Is “Insights” a benefit or is what it delivers the benefit?
However, many concepts covered in the Forrester reports seem to have been ignored by the BI vendors claiming “insights.”
For example, Forrester’s October report “Insights-driven businesses set the pace for global growth” includes these characteristics of a “insights-driven business:”
- growing an average of more than 30% annually
- customer obsessed
- act smarter and faster than their competitors
- scale their business through software and insight, not people
The Forrester report says successful companies use data and insight it collects to erect “unassailable competitive barriers.” They “win, serve, and retain customers better than their competitors.”
I interpret Forrester to be saying that “insight” isn’t the benefit; it’s what “insight” delivers that is the benefit. And “insights” isn’t very helpful unless it happens at what Forrester calls the “the point of action.”
I summed it up as Forrester advising that “insights” help companies become customer focused to achieve growth and competitive advantage. The perceptual map below indicates that the BI vendors didn’t draw the same conclusion. They view “insights” as a benefit. Here’s how 11 BI vendors are attempting to claim “insights:”
Given the popularity of “insights” as a position, can any of the 11 BI vendors claim it?
The goal of positioning is to facilitate your target audience’s association of a significant benefit with your product or company. By consistently communicating an idea that has meaning and importance to the target audience, you stake your claim to the position you desire.
But you can’t claim a position in your market if you are making the same claim as one of your competitors. That’s because prospects are attracted to powerful, unique claims, according “Neuromarketing,” a must-read book for marketers and sales professionals.
Differentiation helps the brain make decisions faster
Unique claims highlight the difference, gap, or disruption the brain is seeking to justify a quick decision. To reach the decision-making portion of the brain even more effectively, Neuromarketing says you should turn your unique positioning statement into a contrasted statement (and be able to prove it) such as, “Only XYZ helps grow your revenue …” or “Messages that Matter is the only ….”
Neuromarketing explains that the reptilian brain makes decisions and “responds favorably to clear, solid contrast. It is hard wired to pay attention to contrast. Sharp contrast helps your prospects’ reptilian brain make decisions more quickly and easily, and contrast is often needed to trigger the reptilian brain to make a decision.”
You’ll achieve that contrast the reptilian brain is looking for by making sure your positioning statement is unique. Perceptual mapping – used for this BI evaluation – makes it easy to see how you are positioned relative to the competition.
The reptilian brain is most sensitive to clear contrast, such as before/after, risky/safe, or fast/slow.
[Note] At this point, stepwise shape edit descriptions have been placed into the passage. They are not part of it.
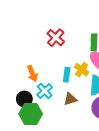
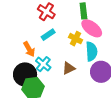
cyan rectangle: (67, 75) -> (48, 35), moved, turned 56
black circle: (24, 99) -> (25, 74), size x1.5

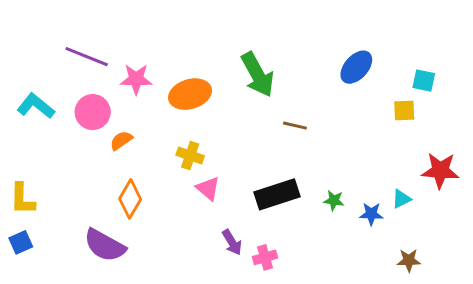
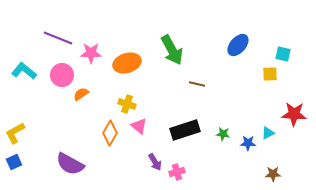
yellow L-shape: (22, 199) -> (15, 133), turned 60
orange diamond: (130, 199) -> (110, 133), moved

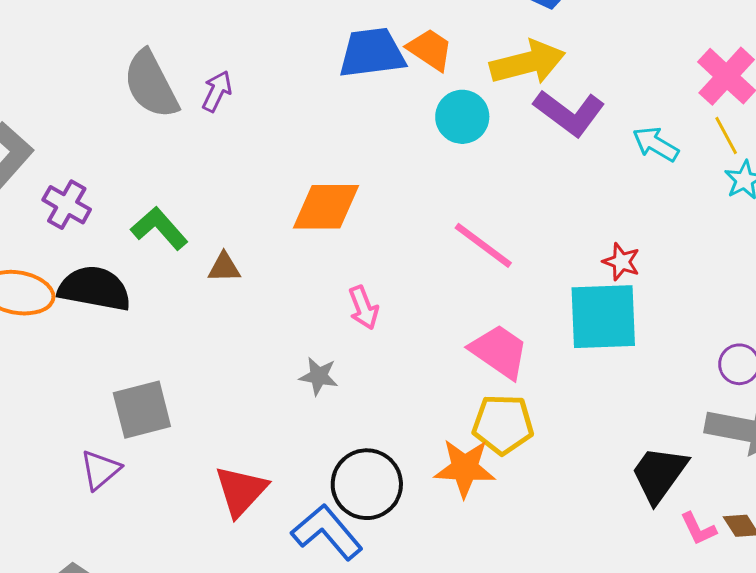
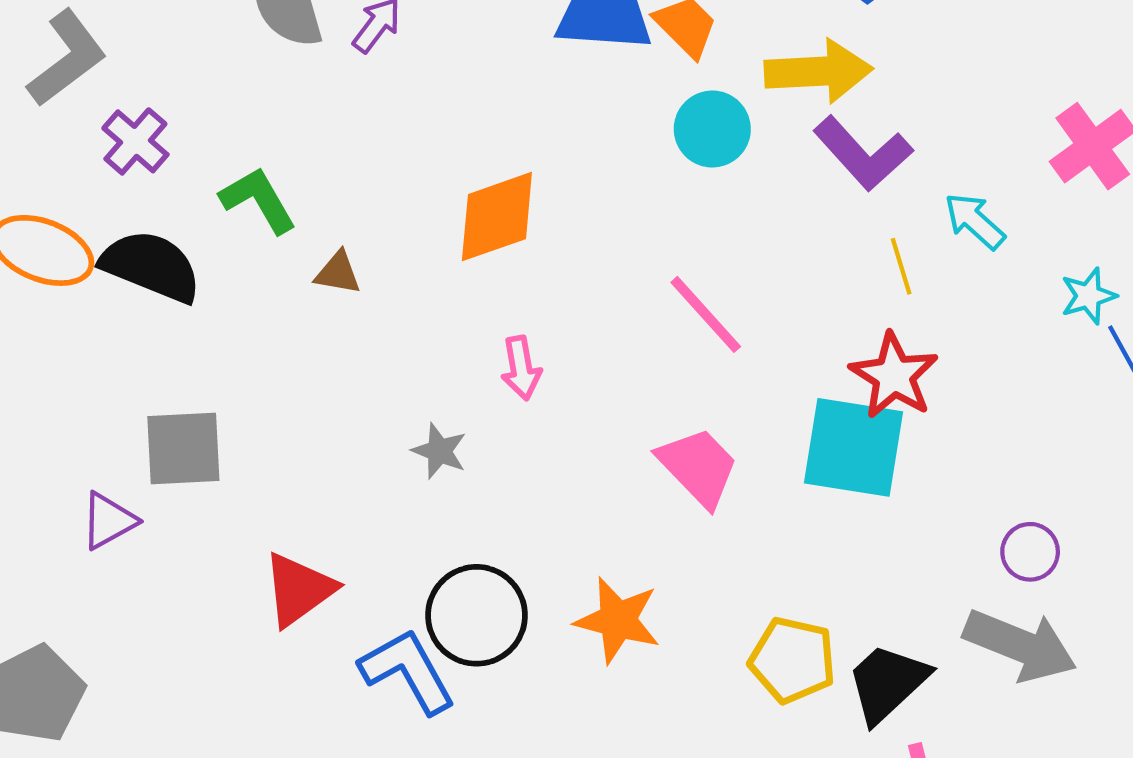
yellow line: (726, 136) -> (901, 266), moved
orange diamond: (326, 207) -> (497, 217), turned -30
red star: (621, 262) -> (894, 376), size x1.6
yellow pentagon: (503, 424) -> (792, 660), moved

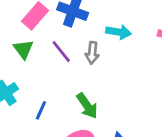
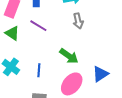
gray arrow: (92, 53) -> (78, 21), moved

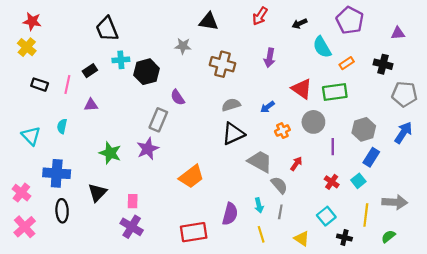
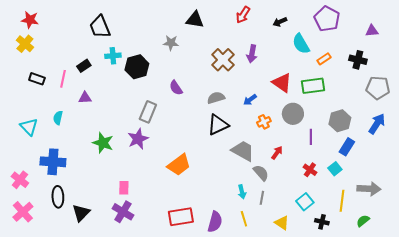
brown cross: (223, 64) -> (223, 60), moved, turned 30
purple semicircle: (178, 97) -> (176, 88), moved
black triangle: (97, 193) -> (81, 213), moved
purple semicircle: (230, 214) -> (215, 222), moved

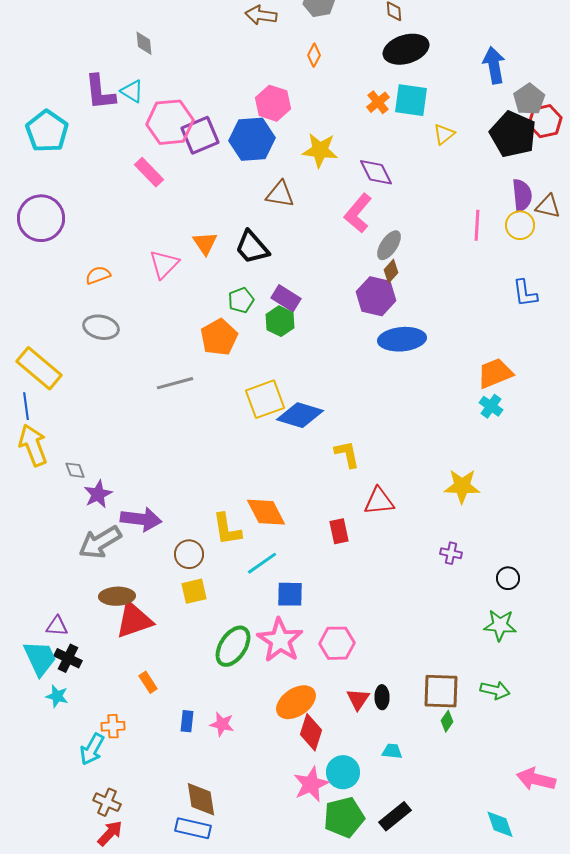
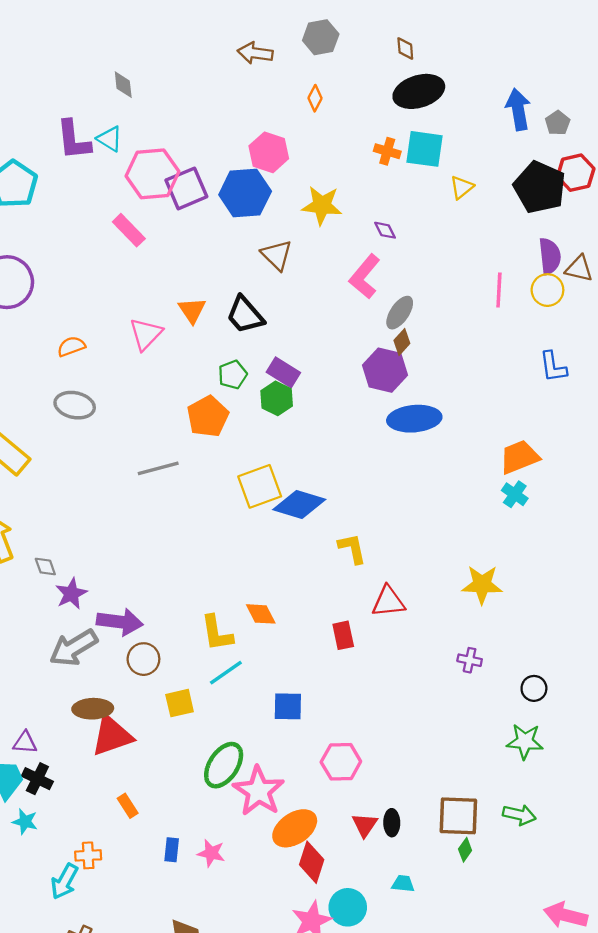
gray pentagon: (529, 99) -> (558, 123), moved, size x0.7
orange cross: (378, 102) -> (387, 151), turned -35
purple diamond: (376, 172) -> (385, 230), size x0.6
brown triangle: (280, 194) -> (277, 255), turned 36
orange diamond: (266, 512) -> (261, 614), size x0.7
brown circle: (189, 554) -> (143, 659), moved
cyan line: (262, 563) -> (226, 673), moved
pink star: (280, 640) -> (259, 791), moved

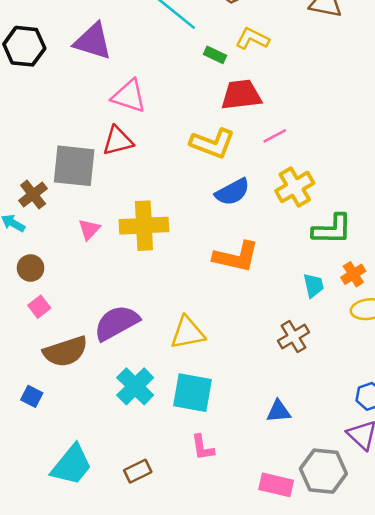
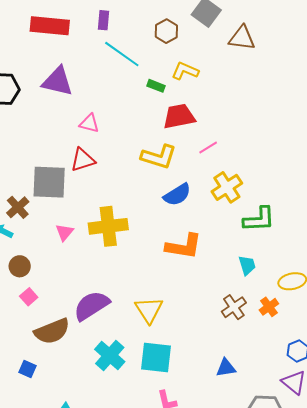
pink triangle: (129, 96) -> (89, 123), size x0.7
orange cross: (353, 274) -> (269, 307), moved
yellow triangle: (188, 333) -> (149, 310), turned -48

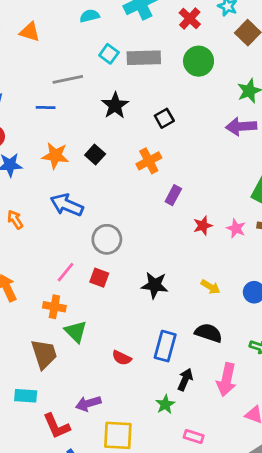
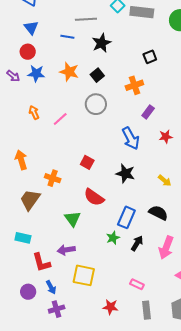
black star: (115, 105) -> (101, 43), moved
blue arrow: (67, 205) -> (131, 138), moved, turned -150
gray circle: (107, 239) -> (96, 104), moved
pink line: (66, 272) -> (60, 119), moved
green triangle: (76, 332) -> (72, 219), moved
brown trapezoid: (44, 354) -> (30, 200), moved, turned -135
red semicircle: (122, 358) -> (94, 197), moved, size x1.5
green star: (165, 404) -> (113, 238), moved

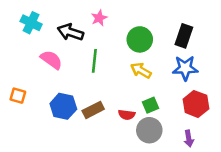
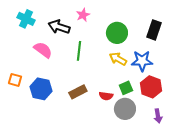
blue star: (185, 68) -> (142, 61), moved
red hexagon: (196, 104) -> (151, 87), moved
blue hexagon: (63, 106) -> (41, 89), moved

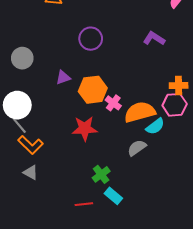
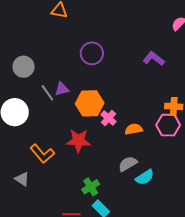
orange semicircle: (140, 112) -> (134, 129), size x0.6
gray line: (19, 126) -> (47, 93), moved
cyan semicircle: (155, 126) -> (145, 177), moved
orange L-shape: (31, 145) -> (42, 154), moved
Without clear-cut choice, the reptilian brain enters into a state of confusion leading to a delayed decision or no decision at all.
Lack of differentiation could be stalling some BI sales
I’ll bet that many BI sales opportunities drag on longer than they should, and some buyers probably just decide to stick with what they’ve got.
I was on the management team of TM1 Software (now owned by IBM) that positioned TM1 (an add-in to Excel) as delivering “instant meaning from large amounts of rapidly changing data.” Our tagline – which I liked – was “insight on demand.” Today, “insight/insights” is not just used in the BI market, but just about every vendor in every B2B software market is using one or the other or both.
“Insight” is an example of a good word gone bad due to overuse. While there are times when it is the right word, I try to avoid using it if at all possible. I’d never let my clients use “insight” or “insights” as their position. They are way too “me-too.”